Produção industrial contraria previsões e avança 0,1% em abril

RIO – A produção industrial brasileira surpreendeu em abril e avançou 0,1% frente a março, segundo dados divulgados nesta quinta-feira pelo IBGE. A expectativa do mercado financeiro era de uma queda de 0,9% ante o mês anterior, de acordo com estimativas da Bloomberg. A alta acumulada em março e abril é de 1,6%. Já na comparação com o mesmo mês do ano anterior, houve recuo de 7,2%. Esta foi a 26ª queda consecutiva neste tipo de análise e também veio melhor do que a previsão dos analistas, que era de recuo de 8,7%. No ano, a indústria recua 10,5%. Em 12 meses, a queda é de 9,6%.

Os alimentos foram o principal impacto positivo na produção industrial de abril, frente ao mês anterior, com alta de 4,6%. Em março, o segmento tinha recuado 6%. A segunda maior influência veio de produtos derivados de petróleo e biocombustíveis, com crescimento de 4%, após perda de 6,7% em março.

Na comparação com abril de 2015, as taxas negativas são mais espalhadas. A produção de bens de capital recuou 16,5%, acompanhada por retração de 7,5% em bens intermediários. Os bens duráveis, por sua vez, caíram 23,7%. Por outro lado, os bens de consumo semiduráveis e não duráveis tiveram alta de 1,9%.

A cana-de-açúcar teve influência no resultado da produção industrial de abril, já que o processo de moagem foi antecipado por causa de questões climáticas. Com isso, afetou positivamente tanto o açúcar — que puxou a produção de alimentos — quanto o álcool — que é parte do grupo de biocombustíveis.

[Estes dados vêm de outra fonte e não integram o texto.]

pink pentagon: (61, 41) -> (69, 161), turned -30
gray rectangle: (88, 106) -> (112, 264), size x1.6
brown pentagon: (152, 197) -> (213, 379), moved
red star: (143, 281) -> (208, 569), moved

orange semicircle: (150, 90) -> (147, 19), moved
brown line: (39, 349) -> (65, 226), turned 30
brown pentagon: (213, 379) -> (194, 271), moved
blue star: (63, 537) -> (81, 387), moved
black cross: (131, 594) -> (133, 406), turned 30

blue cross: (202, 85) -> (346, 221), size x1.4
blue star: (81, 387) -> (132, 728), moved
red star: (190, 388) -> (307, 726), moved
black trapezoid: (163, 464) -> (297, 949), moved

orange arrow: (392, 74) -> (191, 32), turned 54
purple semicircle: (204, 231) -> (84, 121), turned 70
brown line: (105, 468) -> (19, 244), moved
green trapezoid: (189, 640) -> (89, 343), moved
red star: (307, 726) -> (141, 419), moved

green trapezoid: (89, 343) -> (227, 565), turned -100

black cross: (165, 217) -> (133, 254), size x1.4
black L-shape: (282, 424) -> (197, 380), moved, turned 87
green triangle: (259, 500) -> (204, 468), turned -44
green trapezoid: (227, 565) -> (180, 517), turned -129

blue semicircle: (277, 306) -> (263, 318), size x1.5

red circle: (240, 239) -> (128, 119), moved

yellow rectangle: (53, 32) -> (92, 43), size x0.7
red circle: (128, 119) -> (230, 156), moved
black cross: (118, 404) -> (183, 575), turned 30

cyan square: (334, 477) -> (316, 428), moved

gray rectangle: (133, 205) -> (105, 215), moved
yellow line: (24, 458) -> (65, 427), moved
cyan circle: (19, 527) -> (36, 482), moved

— Alimentos e biocombustíveis tiveram influência importante para explicar a variação de 0,1% em abril, mas ainda há um predomínio das atividades em queda, com 13 dos 24 ramos. O resultado positivo é sempre melhor, mas em nada reverte a trajetória negativa da produção industrial — afirmou o gerente da Coordenação de Indústria do IBGE, André Macedo.

Entre as categorias de uso da indústria, bens de capital e bens intermediários avançaram em abril, frente a março, com taxas de 1,2% e 0,5%, respectivamente. No caso de bens duráveis, no entanto, a produção teve queda de 4,4% em duráveis e 0,6% em semiduráveis e não duráveis.

Na passagem entre março e abril, 11 dos 24 segmentos pesquisados tiveram taxas positivas. Se os alimentos foram a principal influência para a alta, os veículos automotores foram os que mais puxaram para baixo o resultado do mês, com queda de 4,5%. Os produtos farmacêuticos também tiveram influência negativa, ao recuarem 10,9%. Com o desempenho de abril, esses dois setores eliminaram a expansão registrada em março, que tinha sido de 2% e 10,5%, respectivamente.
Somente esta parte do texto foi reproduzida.